Task instructions:
Copy, from the listing, every line in which the string "tools" is present.
------ Material for the task ------
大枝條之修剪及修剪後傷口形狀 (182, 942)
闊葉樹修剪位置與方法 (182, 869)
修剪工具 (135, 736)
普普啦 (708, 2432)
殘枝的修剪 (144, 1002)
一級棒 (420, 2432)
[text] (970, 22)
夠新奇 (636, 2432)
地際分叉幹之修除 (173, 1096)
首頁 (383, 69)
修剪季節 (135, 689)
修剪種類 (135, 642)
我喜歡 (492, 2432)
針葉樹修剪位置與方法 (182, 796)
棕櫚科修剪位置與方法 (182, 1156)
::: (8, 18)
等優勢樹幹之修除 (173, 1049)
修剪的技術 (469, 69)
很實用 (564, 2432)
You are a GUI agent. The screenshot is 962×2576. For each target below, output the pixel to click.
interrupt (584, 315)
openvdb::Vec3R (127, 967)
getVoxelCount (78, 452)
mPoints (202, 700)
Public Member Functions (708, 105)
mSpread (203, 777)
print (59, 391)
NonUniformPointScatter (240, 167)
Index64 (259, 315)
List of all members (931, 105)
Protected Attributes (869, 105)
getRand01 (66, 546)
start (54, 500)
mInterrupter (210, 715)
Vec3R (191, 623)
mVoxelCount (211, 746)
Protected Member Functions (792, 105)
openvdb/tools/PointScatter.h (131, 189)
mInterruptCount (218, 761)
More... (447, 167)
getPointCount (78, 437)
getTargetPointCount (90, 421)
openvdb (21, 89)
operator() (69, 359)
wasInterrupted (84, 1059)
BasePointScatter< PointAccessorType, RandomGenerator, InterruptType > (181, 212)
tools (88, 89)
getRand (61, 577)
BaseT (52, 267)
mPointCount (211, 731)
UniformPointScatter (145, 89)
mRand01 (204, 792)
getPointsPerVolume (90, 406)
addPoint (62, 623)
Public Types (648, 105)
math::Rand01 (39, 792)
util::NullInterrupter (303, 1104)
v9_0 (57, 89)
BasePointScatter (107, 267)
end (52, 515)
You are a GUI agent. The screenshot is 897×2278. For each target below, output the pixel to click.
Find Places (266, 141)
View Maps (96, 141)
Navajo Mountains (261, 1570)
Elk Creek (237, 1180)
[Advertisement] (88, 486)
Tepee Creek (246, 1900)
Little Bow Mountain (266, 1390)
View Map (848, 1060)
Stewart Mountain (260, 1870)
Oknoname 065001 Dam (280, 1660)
------
Task result:
openvdb/tools/PointScatter.h (131, 189)
tools (88, 89)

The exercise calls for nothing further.